Sister Bernadette shook her head vehemently. "No, Sister! I didn't call him here. You see, he wrote me letters, so many letters… I didn't reply, gave him no encouragement. Maybe that was very cruel of me, but I didn't do it to toy with him; I just wanted to see if his feelings for me were as true as my feelings for him. I didn't doubt it, but I needed prove of his… steadfastness, if you will." She nodded. "Yes, I needed to see that he loves me, because that way, I would at least know one thing for sure. And he does, Sister, he does, otherwise he wouldn't have come to see how I was faring. But now I am so confused! Maybe his visit is the sign I have been hoping for. I thought God didn't answer my prayers, but maybe my feelings growing after every prayer were his answer. I don't know!" she cried. She buried her face in her hands and sobbed.

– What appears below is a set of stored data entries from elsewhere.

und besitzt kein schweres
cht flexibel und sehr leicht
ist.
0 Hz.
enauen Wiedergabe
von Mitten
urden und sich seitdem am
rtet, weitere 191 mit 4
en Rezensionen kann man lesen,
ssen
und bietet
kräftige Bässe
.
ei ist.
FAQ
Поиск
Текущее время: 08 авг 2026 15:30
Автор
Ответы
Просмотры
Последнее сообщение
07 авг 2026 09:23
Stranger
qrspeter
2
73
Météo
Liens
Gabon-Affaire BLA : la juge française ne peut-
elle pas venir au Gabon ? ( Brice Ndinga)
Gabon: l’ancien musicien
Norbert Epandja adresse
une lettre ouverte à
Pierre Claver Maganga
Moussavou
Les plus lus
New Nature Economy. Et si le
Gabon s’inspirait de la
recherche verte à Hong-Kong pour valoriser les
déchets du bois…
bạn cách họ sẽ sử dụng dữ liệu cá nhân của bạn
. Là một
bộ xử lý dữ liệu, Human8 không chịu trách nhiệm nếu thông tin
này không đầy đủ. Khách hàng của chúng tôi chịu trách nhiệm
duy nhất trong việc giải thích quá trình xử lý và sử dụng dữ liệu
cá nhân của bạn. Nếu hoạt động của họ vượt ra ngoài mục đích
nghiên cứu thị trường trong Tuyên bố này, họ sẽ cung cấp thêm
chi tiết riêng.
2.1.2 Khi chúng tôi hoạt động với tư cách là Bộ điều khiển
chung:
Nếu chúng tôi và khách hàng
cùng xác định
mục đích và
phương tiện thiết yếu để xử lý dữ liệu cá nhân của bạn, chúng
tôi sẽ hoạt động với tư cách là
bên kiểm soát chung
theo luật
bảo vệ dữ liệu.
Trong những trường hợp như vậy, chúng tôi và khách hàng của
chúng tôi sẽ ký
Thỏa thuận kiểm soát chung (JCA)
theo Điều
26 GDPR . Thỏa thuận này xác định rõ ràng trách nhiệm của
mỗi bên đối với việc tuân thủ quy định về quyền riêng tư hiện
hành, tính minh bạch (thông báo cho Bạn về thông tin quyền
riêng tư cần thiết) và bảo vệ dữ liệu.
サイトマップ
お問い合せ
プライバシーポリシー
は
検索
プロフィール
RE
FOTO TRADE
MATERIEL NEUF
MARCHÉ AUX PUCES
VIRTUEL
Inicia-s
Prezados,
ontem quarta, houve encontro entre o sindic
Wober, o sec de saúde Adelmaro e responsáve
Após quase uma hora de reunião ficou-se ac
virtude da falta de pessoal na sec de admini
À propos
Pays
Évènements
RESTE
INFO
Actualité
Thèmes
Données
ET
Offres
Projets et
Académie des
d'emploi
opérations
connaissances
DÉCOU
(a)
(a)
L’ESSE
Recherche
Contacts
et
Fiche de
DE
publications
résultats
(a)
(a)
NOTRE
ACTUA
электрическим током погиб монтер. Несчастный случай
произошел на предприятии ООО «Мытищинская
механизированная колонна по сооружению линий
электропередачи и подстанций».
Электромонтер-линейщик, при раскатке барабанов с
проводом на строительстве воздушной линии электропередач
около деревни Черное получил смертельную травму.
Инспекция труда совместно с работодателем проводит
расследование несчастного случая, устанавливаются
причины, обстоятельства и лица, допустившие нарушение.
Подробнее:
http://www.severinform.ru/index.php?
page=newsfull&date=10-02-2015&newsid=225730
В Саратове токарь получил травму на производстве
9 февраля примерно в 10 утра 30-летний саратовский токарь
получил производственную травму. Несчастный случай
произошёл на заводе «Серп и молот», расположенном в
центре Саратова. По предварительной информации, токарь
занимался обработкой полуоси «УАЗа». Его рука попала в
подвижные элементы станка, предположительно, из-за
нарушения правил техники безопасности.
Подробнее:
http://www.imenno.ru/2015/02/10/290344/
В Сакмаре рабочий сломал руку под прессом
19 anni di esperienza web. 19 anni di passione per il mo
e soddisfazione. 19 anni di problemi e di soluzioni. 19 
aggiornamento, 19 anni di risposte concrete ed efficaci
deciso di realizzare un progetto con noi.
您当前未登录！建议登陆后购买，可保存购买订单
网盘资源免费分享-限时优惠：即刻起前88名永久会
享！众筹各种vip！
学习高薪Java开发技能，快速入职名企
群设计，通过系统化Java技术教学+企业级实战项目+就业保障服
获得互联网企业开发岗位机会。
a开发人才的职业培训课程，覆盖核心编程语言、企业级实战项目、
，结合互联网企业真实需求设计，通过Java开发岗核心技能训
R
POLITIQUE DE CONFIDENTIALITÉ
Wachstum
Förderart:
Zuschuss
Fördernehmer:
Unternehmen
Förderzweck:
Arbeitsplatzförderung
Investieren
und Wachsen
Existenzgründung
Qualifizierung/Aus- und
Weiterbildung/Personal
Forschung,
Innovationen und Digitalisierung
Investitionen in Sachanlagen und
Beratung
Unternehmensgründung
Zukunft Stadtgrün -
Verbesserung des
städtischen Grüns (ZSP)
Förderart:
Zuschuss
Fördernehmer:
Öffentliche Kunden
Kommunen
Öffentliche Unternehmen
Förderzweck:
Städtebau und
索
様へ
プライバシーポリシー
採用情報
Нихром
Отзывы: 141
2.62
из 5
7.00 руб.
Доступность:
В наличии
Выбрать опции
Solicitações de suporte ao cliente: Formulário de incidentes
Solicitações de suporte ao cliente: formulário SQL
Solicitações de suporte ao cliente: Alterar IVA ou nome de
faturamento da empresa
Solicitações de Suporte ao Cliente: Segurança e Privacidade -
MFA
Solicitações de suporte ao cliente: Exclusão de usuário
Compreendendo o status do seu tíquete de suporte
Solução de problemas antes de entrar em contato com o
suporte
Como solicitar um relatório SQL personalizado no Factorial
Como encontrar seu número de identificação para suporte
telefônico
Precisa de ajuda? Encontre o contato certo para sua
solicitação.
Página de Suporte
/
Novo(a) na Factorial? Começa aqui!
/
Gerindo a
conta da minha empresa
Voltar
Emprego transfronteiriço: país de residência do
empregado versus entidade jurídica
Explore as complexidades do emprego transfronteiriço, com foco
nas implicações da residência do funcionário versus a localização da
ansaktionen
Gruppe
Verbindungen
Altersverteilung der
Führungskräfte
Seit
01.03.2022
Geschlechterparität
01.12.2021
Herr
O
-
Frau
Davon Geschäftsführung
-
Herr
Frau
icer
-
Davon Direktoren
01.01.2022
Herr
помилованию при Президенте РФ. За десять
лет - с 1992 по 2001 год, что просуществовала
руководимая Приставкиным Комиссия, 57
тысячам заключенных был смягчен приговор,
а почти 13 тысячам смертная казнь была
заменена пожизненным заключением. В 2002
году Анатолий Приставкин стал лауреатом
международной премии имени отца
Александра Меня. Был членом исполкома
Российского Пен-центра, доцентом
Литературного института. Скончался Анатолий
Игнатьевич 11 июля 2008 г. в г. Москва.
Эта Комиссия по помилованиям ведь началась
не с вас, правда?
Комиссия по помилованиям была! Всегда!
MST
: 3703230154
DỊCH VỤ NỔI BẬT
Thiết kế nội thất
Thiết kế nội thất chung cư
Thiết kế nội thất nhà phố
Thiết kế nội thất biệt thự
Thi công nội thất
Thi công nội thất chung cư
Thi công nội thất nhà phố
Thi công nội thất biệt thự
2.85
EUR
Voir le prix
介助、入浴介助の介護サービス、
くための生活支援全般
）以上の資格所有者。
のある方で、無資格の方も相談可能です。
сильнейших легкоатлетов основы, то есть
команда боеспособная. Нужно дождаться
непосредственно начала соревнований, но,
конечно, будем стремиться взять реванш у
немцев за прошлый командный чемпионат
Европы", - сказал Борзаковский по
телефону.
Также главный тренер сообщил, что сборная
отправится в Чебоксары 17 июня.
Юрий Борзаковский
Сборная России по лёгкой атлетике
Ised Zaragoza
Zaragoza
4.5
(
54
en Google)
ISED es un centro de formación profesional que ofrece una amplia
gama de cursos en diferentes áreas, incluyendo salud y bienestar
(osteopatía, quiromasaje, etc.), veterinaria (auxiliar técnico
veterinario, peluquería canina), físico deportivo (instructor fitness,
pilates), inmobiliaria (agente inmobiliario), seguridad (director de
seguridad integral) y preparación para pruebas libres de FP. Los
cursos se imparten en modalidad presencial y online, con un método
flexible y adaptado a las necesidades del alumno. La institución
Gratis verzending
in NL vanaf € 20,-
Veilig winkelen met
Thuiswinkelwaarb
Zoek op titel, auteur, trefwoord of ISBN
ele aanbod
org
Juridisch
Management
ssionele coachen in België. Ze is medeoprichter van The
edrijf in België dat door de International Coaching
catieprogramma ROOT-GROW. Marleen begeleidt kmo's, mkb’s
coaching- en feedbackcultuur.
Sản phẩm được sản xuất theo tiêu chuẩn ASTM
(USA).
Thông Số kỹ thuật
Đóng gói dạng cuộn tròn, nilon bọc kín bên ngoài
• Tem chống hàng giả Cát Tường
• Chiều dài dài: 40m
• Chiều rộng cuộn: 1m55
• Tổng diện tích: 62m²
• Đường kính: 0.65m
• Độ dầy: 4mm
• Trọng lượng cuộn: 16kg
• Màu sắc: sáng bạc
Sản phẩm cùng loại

"It seems to me you might be closer to an answer than you suspect," Sister Julienne slowly said. She put an arm around Sister Bernadette and drew her close. Sister Bernadette hugged her, knotting her hands behind Sister Julienne's back. Her small frame shook.
"Am I? I just don't know! I love him so much, but I'm a nun, I am…"
"Oh, my dear," Sister Julienne murmured, rubbing circles between the younger woman's shoulder blades, "You don't have to be a nun to serve the Lord." She could feel something inside of her break and tear as she pushed these words out of her mouth, and felt like crying herself.
Sister Bernadette sniffed. "He's a good man, Sister, you know he is," she whispered.
"I do. And if you were so unsure, you would not have been glad to see him. You'd not have allowed him to kiss your hand," Sister Julienne went on, breath hitching on the last word.
Sister Bernadette stepped out of her embrace and wiped her eyes with her fingertips. "Maybe that's true. I am so certain…" But whether she was certain about her vocation or her love for the doctor, she didn't say.
Sister Julienne took her hand and squeezed it, stroking the knuckles with her thumb. "Let me take you inside," she said, smiling a little. Her vision was fuzzy with tears, but she swallowed them down. After all, she still had a conversation with Doctor Turner to get through.